Understanding btrfs internals

This is the first of a multipart series that explains the basics of btrfs’s on-disk format.

At the end of this series, we’ll have a program that can print out the absolute path of every regular file in an unmounted btrfs filesystem image without external libraries or ioctl(2) calls.

Example code is available here.

Background

Before we begin, it might be helpful to go over some filesystem basics. First, there’s block devices. Block devices are a level of abstraction over physical (or virtual) hardware. You can think of a block device as a linear series of bytes, of which you can read or write at any offset or size. Filesystems are typically built on top of block devices and offers structure and other very useful functionality for storing your data. Such functionality might include files, directories, data checksums, striping over multiple block devices, compression, etc. To support these features, filesystems need to store metadata on the block device in addition to user data.

Second, what you typically think of when I say “filesystem” is probably a POSIX filesystem. A POSIX filesystem has all the unix-y things we’ve come to love: files, “.” and “..” directories, a filesystem tree, as well as the standard APIs (eg read(), write(), lseek(), etc). If the APIs are implemented as system calls (they usually are), the kernel has to be filesystem aware. For linux, most filesystems are either compiled into the kernel or loaded as kernel modules.

Third, a filesystem image can be thought of as the contents of the entire block device a filesystem is in charge of. It’s usually not a great idea to manually modify a filesystem image.

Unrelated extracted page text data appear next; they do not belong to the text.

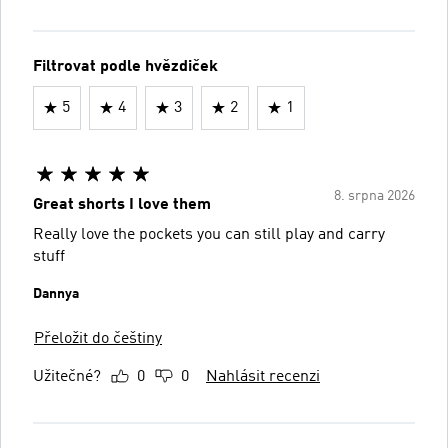
Filtrovat podle hvězdiček
5
4
3
2
1
8. srpna 2026
Great shorts I love them
Really love the pockets you can still play and carry
stuff
Dannya
Přeložit do češtiny
Užitečné?
0
0
Nahlásit recenzi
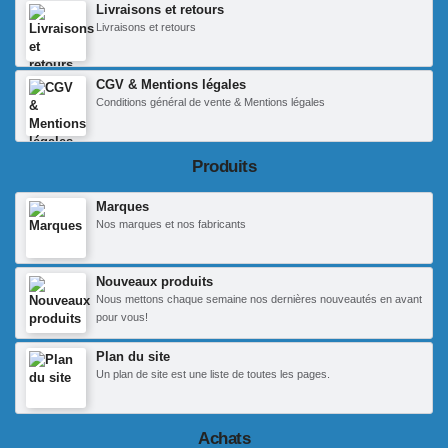
Livraisons et retours
Livraisons et retours
CGV & Mentions légales
Conditions général de vente & Mentions légales
Produits
Marques
Nos marques et nos fabricants
Nouveaux produits
Nous mettons chaque semaine nos dernières nouveautés en avant
pour vous!
Plan du site
Un plan de site est une liste de toutes les pages.
Achats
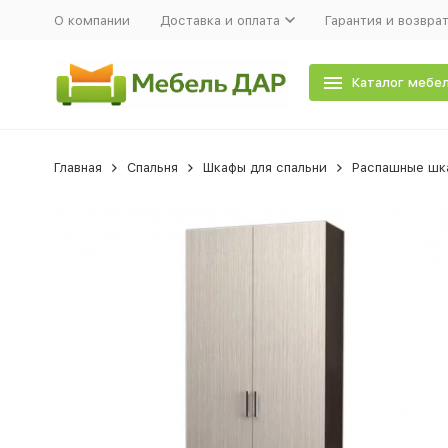
О компании
Доставка и оплата
Гарантия и возвра
Каталог мебе
Главная
Спальня
Шкафы для спальни
Распашные шка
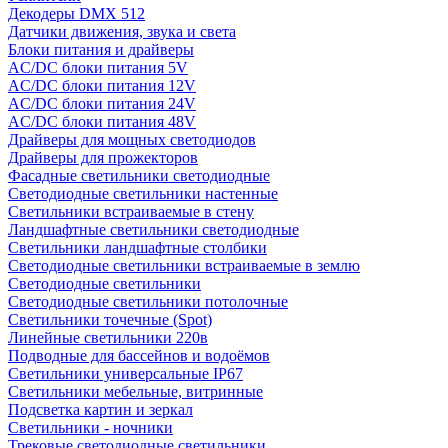
Декодеры DMX 512
Датчики движения, звука и света
Блоки питания и драйверы
AC/DC блоки питания 5V
AC/DC блоки питания 12V
AC/DC блоки питания 24V
AC/DC блоки питания 48V
Драйверы для мощных светодиодов
Драйверы для прожекторов
Фасадные светильники светодиодные
Светодиодные светильники настенные
Светильники встраиваемые в стену
Ландшафтные светильники светодиодные
Светильники ландшафтные столбики
Светодиодные светильники встраиваемые в землю
Светодиодные светильники
Светодиодные светильники потолочные
Светильники точечные (Spot)
Линейные светильники 220в
Подводные для бассейнов и водоёмов
Светильники универсальные IP67
Светильники мебельные, витринные
Подсветка картин и зеркал
Светильники - ночники
Трековые светодиодные светильники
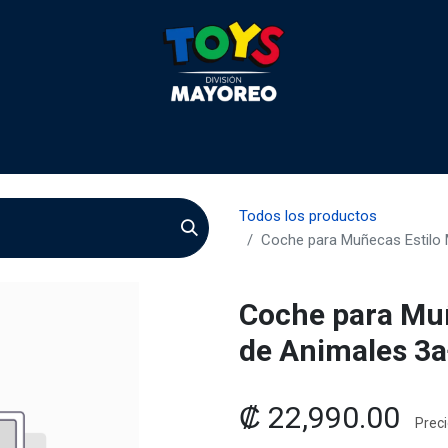
 2026
Contactenos
Agentes
Preguntas Frecuente
Todos los productos
Coche para Muñecas Estilo 
Coche para Muñ
de Animales 3a
₡
22,990.00
Preci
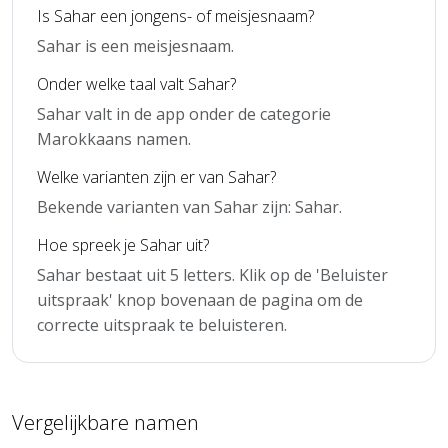
Is Sahar een jongens- of meisjesnaam?
Sahar is een meisjesnaam.
Onder welke taal valt Sahar?
Sahar valt in de app onder de categorie
Marokkaans namen.
Welke varianten zijn er van Sahar?
Bekende varianten van Sahar zijn: Sahar.
Hoe spreek je Sahar uit?
Sahar bestaat uit 5 letters. Klik op de 'Beluister
uitspraak' knop bovenaan de pagina om de
correcte uitspraak te beluisteren.
Vergelijkbare namen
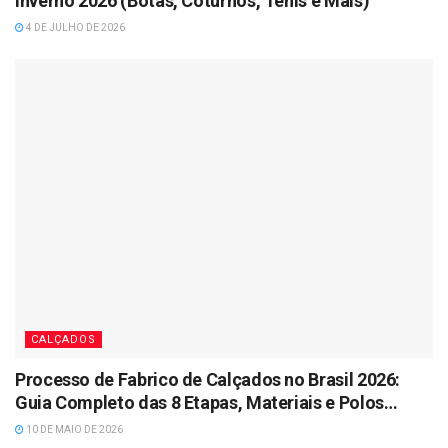
Inverno 2026 (Botas, Coturnos, Tênis e Mais)
4 DE JULHO DE 2026
CALÇADOS
Processo de Fabrico de Calçados no Brasil 2026:
Guia Completo das 8 Etapas, Materiais e Polos
Industriais
10 DE MAIO DE 2026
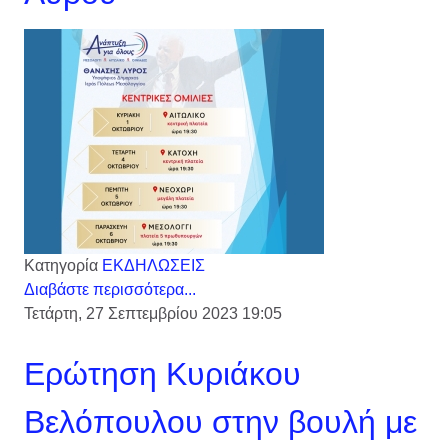
Κατηγορία
ΕΚΔΗΛΩΣΕΙΣ
Διαβάστε περισσότερα...
Τετάρτη, 27 Σεπτεμβρίου 2023 19:05
Ερώτηση Κυριάκου
Βελόπουλου στην βουλή με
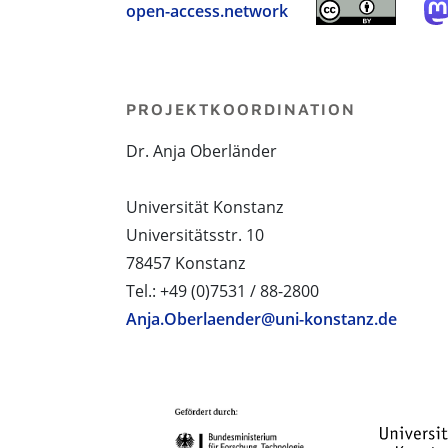
open-access.network
PROJEKTKOORDINATION
Dr. Anja Oberländer
Universität Konstanz
Universitätsstr. 10
78457 Konstanz
Tel.: +49 (0)7531 / 88-2800
Anja.Oberlaender@uni-konstanz.de
PROJEKTPARTNER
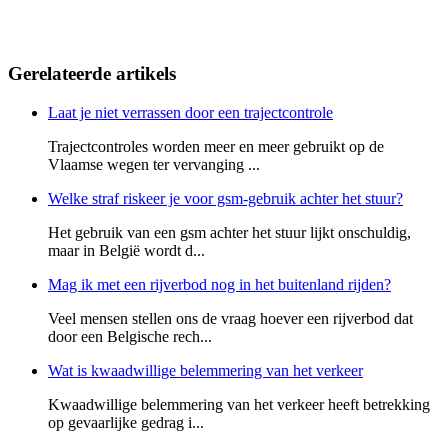
Gerelateerde artikels
Laat je niet verrassen door een trajectcontrole
Trajectcontroles worden meer en meer gebruikt op de
Vlaamse wegen ter vervanging ...
Welke straf riskeer je voor gsm-gebruik achter het stuur?
Het gebruik van een gsm achter het stuur lijkt onschuldig,
maar in België wordt d...
Mag ik met een rijverbod nog in het buitenland rijden?
Veel mensen stellen ons de vraag hoever een rijverbod dat
door een Belgische rech...
Wat is kwaadwillige belemmering van het verkeer
Kwaadwillige belemmering van het verkeer heeft betrekking
op gevaarlijke gedrag i...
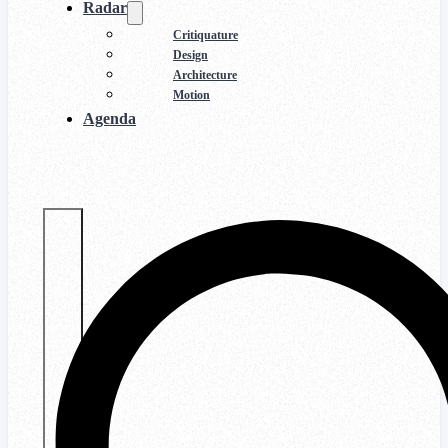
Radar
Critiquature
Design
Architecture
Motion
Agenda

However, it’s totally safe to read from a mounted or unmounted one. “Safe” here means you probably won’t corrupt any data but you might get inconsistent data if you read from a mounted image (b/c the kernel could be making changes).

Notes

A couple notes to keep in mind while reading:

Creating a btrfs image

Instead of a “real” block device with a real physical drive behind it, we’ll use a fake block device (a loopback) to keep things simple (or even more complicated, if you know how a loopback device works under the hood). To create a loopback btrfs image and mount it, run:

$ truncate -s 1G image

$ mkfs.btrfs image
btrfs-progs v5.7
See http://btrfs.wiki.kernel.org for more information.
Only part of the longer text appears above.